The antibody thus produced is monospecific for a single determinant in normal human peripheral blood monocytes and granulocytes and essentially does not contain any other anti-human immunoglobulin as opposed to prior art antisera (which inherently react with an antibody ) and prior art monoclonal antibodies (which are not monospecific for the human monocyte gene). In addition, this hybridoma can be cultured to produce an antibody without the need to immunize and kill animals, followed by the time-consuming adsorption and purification steps required to obtain prior art antisera from the contaminant.

Both the present hybridoma and the antibody produced by it are identified herein by the term "OKM1", whichever is meant in each case, as will be apparent from the context. The hybridoma was deposited on December 13, 1979 in the American Type Culture 30 Collection, 12301 Parklawn Drive, Rockville, Maryland 20852 and was assigned ATCC Accession No. CRL 8026.

The preparation of the hybridoma and the antibody produced by it is described in FI patent application 810027.

The diagnostic method of the invention, if the above hybridoma and antibody are used, is characterized by reacting a 75233 monocyte composition taken from this unit with a diagnostically effective amount of a mouse monoclonal antibody produced by a hybrid cell line having an ATCC accession number of CRL 8026 , and which antibody reacts with an antigen present on normal human monocytes and granulocytes, but not on normal human peripheral T cells, B cells, null cells, thymocytes, lymphoblast cell lines, or T or B cell-derived tumor cells, determining the percentage of the monocyte population that reacts with said antibody. Example 1 Characterization of 0KM1 Reactivity A. Isolation of Mononuclear Cell Populations Human mononuclear peripheral blood cells were isolated from healthy volunteer donors (15-40 years old) by Ficoll-Hypaque density gradient centrifugation (Pharmacia Fine Chemicals, Piscataway, NJ). . J. Clin. Lab. Invest. 21 (Suppl. 97): 77, 1968.

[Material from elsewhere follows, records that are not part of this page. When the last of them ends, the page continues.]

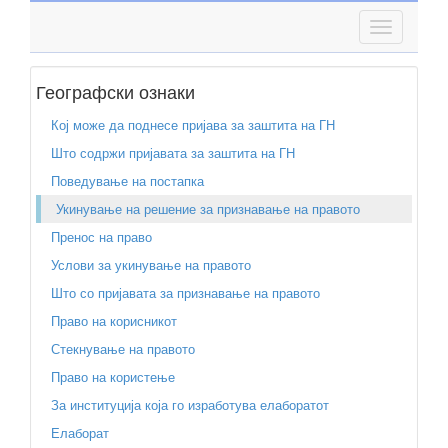
Географски ознаки
Кој може да поднесе пријава за заштита на ГН
Што содржи пријавата за заштита на ГН
Поведување на постапка
Укинување на решение за признавање на правото
Пренос на право
Услови за укинување на правото
Што со пријавата за признавање на правото
Право на корисникот
Стекнување на правото
Право на користење
За институција која го изработува елаборатот
Елаборат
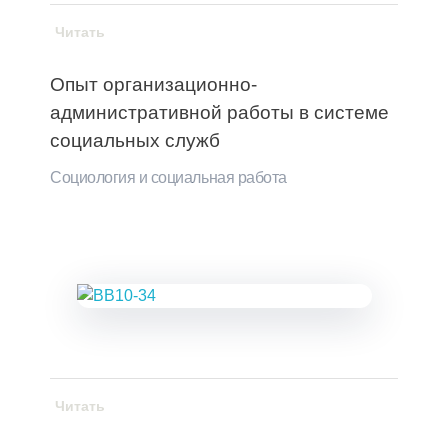
Читать
Опыт организационно-
административной работы в системе
социальных служб
Социология и социальная работа
Читать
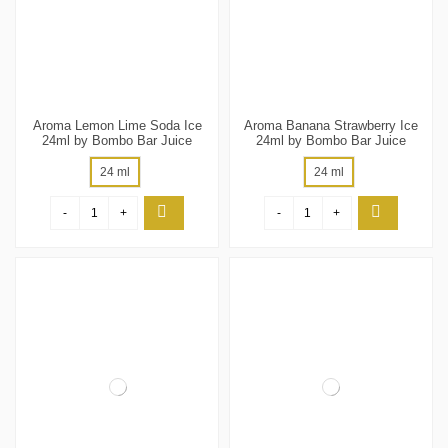
Aroma Lemon Lime Soda Ice
Aroma Banana Strawberry Ice
24ml by Bombo Bar Juice
24ml by Bombo Bar Juice
24 ml
24 ml
-
+
-
+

Infectious cells were obtained by incubating mononuclear cells for one hour in polystyrene plates (100 x 20 mm tissue culture dishes) (Falcon, Oxnard, CA) in RPMI 1640 (Grand Island Biological Company, Grand Island, NY) supplemented with 20%: human AB serum. After removal of the non-stick fraction, the sticky cells were detached by incubation at 4 ° C in serum-free MEM medium containing 2.5 mM EDTA, followed by gentle scraping with the rubber tip of a disposable syringe.

Mononuclear cells were separated from E + and E populations by rosetting with sheep erythrocytes and by Ficoll-Hypaque'11a differential centrifugation. Rosacification was performed by centrifuging a mixture of mononuclear cells and sheep erythrocytes for five minutes at 800 rpm and incubating for one hour at 4 ° C. The erythrocyte-35 tilymphocyte ratio was 40: 1. E + cells were harvested by lysing sheep erythrocytes with 0.85% 752339 ammonium chloride solution.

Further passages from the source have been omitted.